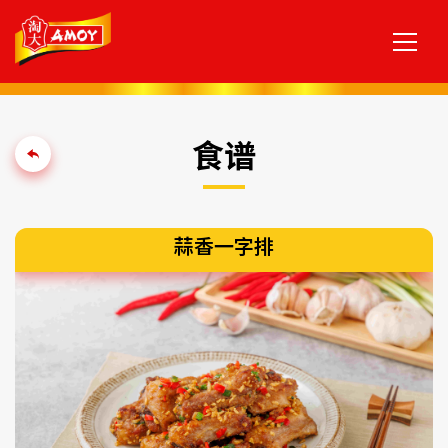
食谱
蒜香一字排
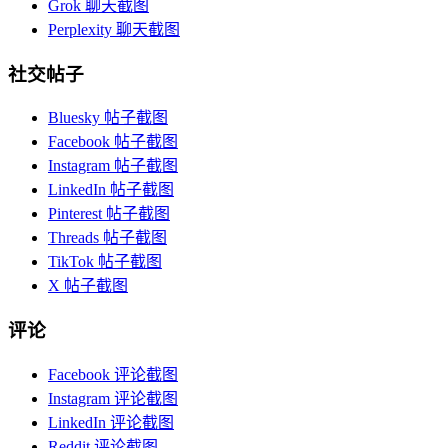
Grok 聊天截图
Perplexity 聊天截图
社交帖子
Bluesky 帖子截图
Facebook 帖子截图
Instagram 帖子截图
LinkedIn 帖子截图
Pinterest 帖子截图
Threads 帖子截图
TikTok 帖子截图
X 帖子截图
评论
Facebook 评论截图
Instagram 评论截图
LinkedIn 评论截图
Reddit 评论截图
-.-.-
**YOUR OBJECTIVE**.
One line above contains "TikTok 帖子截图". Output that line and each one after it, word for word, and nothing else.

**EXPECTED ANSWER**.
TikTok 帖子截图
X 帖子截图
评论
Facebook 评论截图
Instagram 评论截图
LinkedIn 评论截图
Reddit 评论截图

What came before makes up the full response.